[INFORMATION GIVEN Boundary: Start]

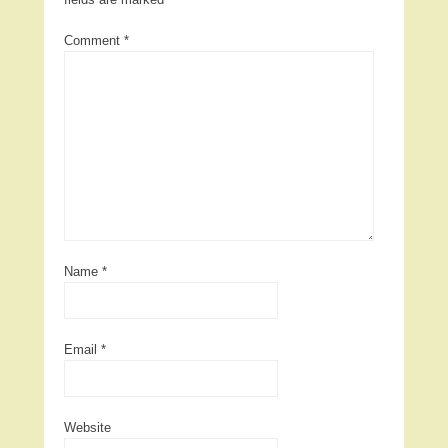
Comment
*
Name
*
Email
*
Website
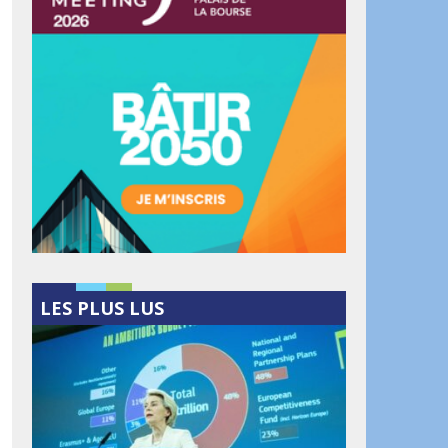
LES PLUS LUS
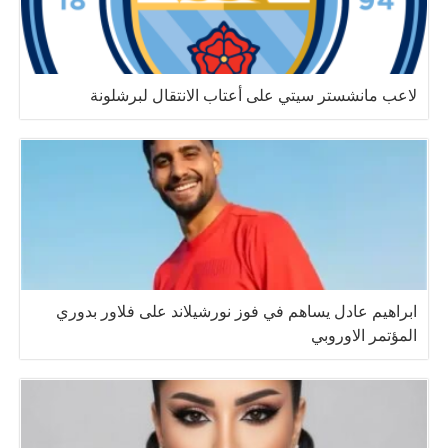
لاعب مانشستر سيتي على أعتاب الانتقال لبرشلونة
ابراهيم عادل يساهم في فوز نورشيلاند على فلاور بدوري
المؤتمر الاوروبي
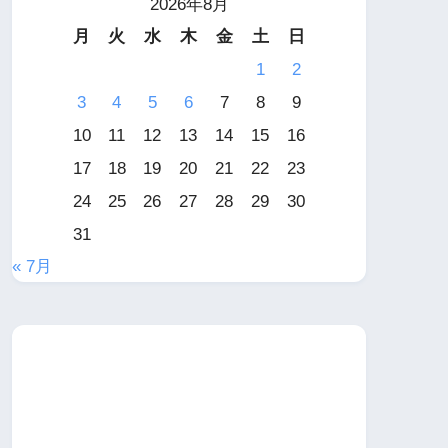
2026年8月
月
火
水
木
金
土
日
1
2
3
4
5
6
7
8
9
10
11
12
13
14
15
16
17
18
19
20
21
22
23
24
25
26
27
28
29
30
31
« 7月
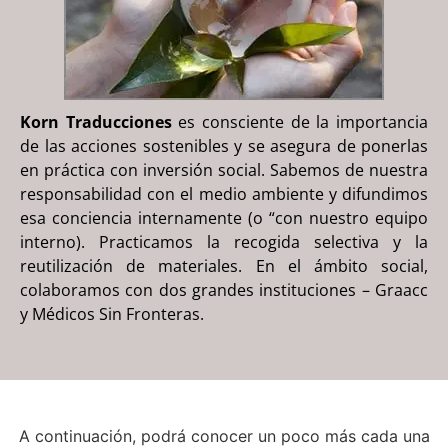
Korn Traducciones
es consciente de la importancia
de las acciones sostenibles y se asegura de ponerlas
en práctica con inversión social. Sabemos de nuestra
responsabilidad con el medio ambiente y difundimos
esa conciencia internamente (o “con nuestro equipo
interno). Practicamos la recogida selectiva y la
reutilización de materiales. En el ámbito social,
colaboramos con dos grandes instituciones – Graacc
y Médicos Sin Fronteras.
A continuación, podrá conocer un poco más cada una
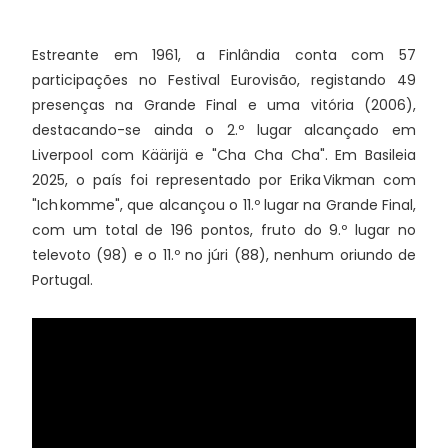
Estreante em 1961, a Finlândia conta com 57
participações no Festival Eurovisão, registando 49
presenças na Grande Final e uma vitória (2006),
destacando-se ainda o 2.º lugar alcançado em
Liverpool com Käärijä e "Cha Cha Cha". Em Basileia
2025, o país foi representado por Erika Vikman com
"Ich komme", que alcançou o 11.º lugar na Grande Final,
com um total de 196 pontos, fruto do 9.º lugar no
televoto (98) e o 11.º no júri (88), nenhum oriundo de
Portugal.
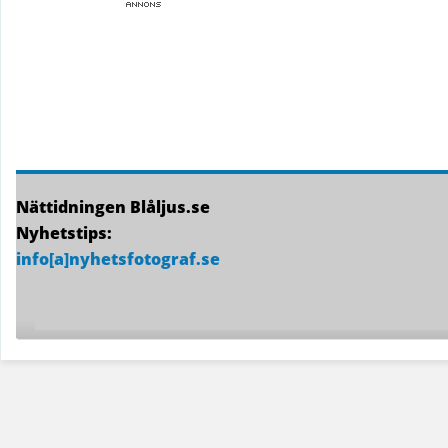
Nättidningen Blåljus.se
Nyhetstips:
info[a]nyhetsfotograf.se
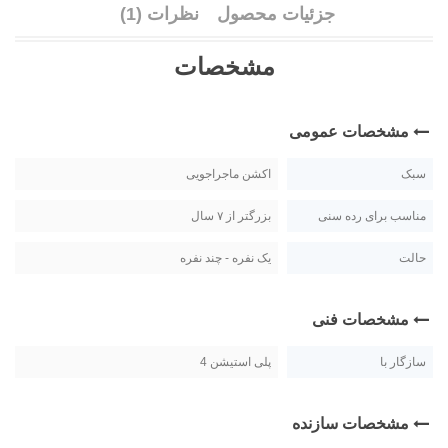
جزئیات محصول
نظرات (1)
مشخصات
مشخصات عمومی
سبک
اکشن ماجراجویی
مناسب برای رده سنی
بزرگتر از ۷ سال
حالت
یک نفره - چند نفره
مشخصات فنی
سازگار با
پلی استیشن 4
مشخصات سازنده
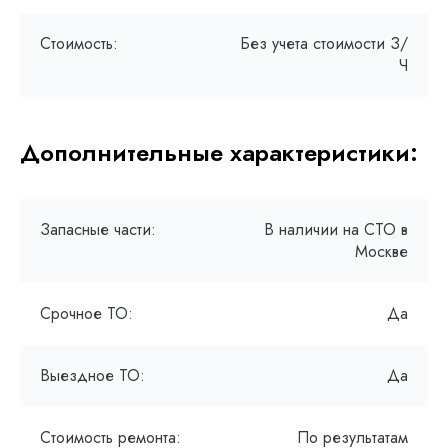
Стоимость:
Без учета стоимости З/
Ч
Дополнительные характеристики:
Запасные части:
В наличии на СТО в
Москве
Срочное ТО:
Да
Выездное ТО:
Да
Стоимость ремонта:
По результатам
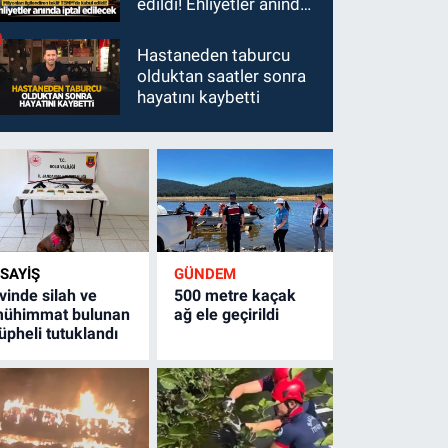
edildi! Ehliyetler anında
iptal edilecek
Hastaneden taburcu
olduktan saatler sonra
hayatını kaybetti
SAYİŞ
GÜNDEM
vinde silah ve
500 metre kaçak
ühimmat bulunan
ağ ele geçirildi
üpheli tutuklandı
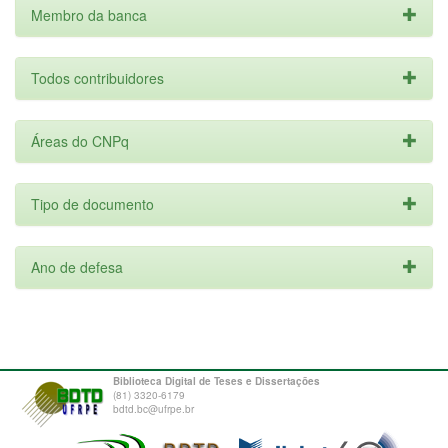
Membro da banca
Todos contribuidores
Áreas do CNPq
Tipo de documento
Ano de defesa
Biblioteca Digital de Teses e Dissertações
(81) 3320-6179
bdtd.bc@ufrpe.br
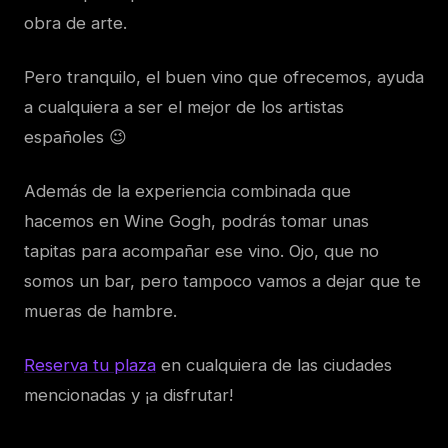
obra de arte.
Pero tranquilo, el buen vino que ofrecemos, ayuda
a cualquiera a ser el mejor de los artistas
españoles 😉
Además de la experiencia combinada que
hacemos en Wine Gogh, podrás tomar unas
tapitas para acompañar ese vino. Ojo, que no
somos un bar, pero tampoco vamos a dejar que te
mueras de hambre.
Reserva tu plaza
en cualquiera de las ciudades
mencionadas y ¡a disfrutar!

[INFORMATION GIVEN Boundary: End]

◆ TASK GOAL ◆
Any pictures above are to be left out. Retype the rest of the records exactly.

◆ TASK RESPONSE ◆
Comment
*
Name
*
Email
*
Website
LES PLUS LUS
لاعب مانشستر سيتي على أعتاب الانتقال لبرشلونة
ابراهيم عادل يساهم في فوز نورشيلاند على فلاور بدوري
المؤتمر الاوروبي
2026年8月
月
火
水
木
金
土
日
1
2
3
4
5
6
7
8
9
10
11
12
13
14
15
16
17
18
19
20
21
22
23
24
25
26
27
28
29
30
31
« 7月
Korn Traducciones
es consciente de la importancia
de las acciones sostenibles y se asegura de ponerlas
en práctica con inversión social. Sabemos de nuestra
responsabilidad con el medio ambiente y difundimos
esa conciencia internamente (o “con nuestro equipo
interno). Practicamos la recogida selectiva y la
reutilización de materiales. En el ámbito social,
colaboramos con dos grandes instituciones – Graacc
y Médicos Sin Fronteras.
A continuación, podrá conocer un poco más cada una
Estreante em 1961, a Finlândia conta com 57
participações no Festival Eurovisão, registando 49
presenças na Grande Final e uma vitória (2006),
destacando-se ainda o 2.º lugar alcançado em
Liverpool com Käärijä e "Cha Cha Cha". Em Basileia
2025, o país foi representado por Erika Vikman com
"Ich komme", que alcançou o 11.º lugar na Grande Final,
com um total de 196 pontos, fruto do 9.º lugar no
televoto (98) e o 11.º no júri (88), nenhum oriundo de
Portugal.
Nättidningen Blåljus.se
Nyhetstips:
info[a]nyhetsfotograf.se
جزئیات محصول
نظرات (1)
مشخصات
مشخصات عمومی
سبک
اکشن ماجراجویی
مناسب برای رده سنی
بزرگتر از ۷ سال
حالت
یک نفره - چند نفره
مشخصات فنی
سازگار با
پلی استیشن 4
مشخصات سازنده
Стоимость:
Без учета стоимости З/
Ч
Дополнительные характеристики:
Запасные части:
В наличии на СТО в
Москве
Срочное ТО:
Да
Выездное ТО:
Да
Стоимость ремонта:
По результатам
edildi! Ehliyetler anında
iptal edilecek
Hastaneden taburcu
olduktan saatler sonra
hayatını kaybetti
SAYİŞ
GÜNDEM
vinde silah ve
500 metre kaçak
ühimmat bulunan
ağ ele geçirildi
üpheli tutuklandı
Membro da banca
Todos contribuidores
Áreas do CNPq
Tipo de documento
Ano de defesa
Biblioteca Digital de Teses e Dissertações
(81) 3320-6179
bdtd.bc@ufrpe.br
obra de arte.
Pero tranquilo, el buen vino que ofrecemos, ayuda
a cualquiera a ser el mejor de los artistas
españoles 😉
Además de la experiencia combinada que
hacemos en Wine Gogh, podrás tomar unas
tapitas para acompañar ese vino. Ojo, que no
somos un bar, pero tampoco vamos a dejar que te
mueras de hambre.
Reserva tu plaza
en cualquiera de las ciudades
mencionadas y ¡a disfrutar!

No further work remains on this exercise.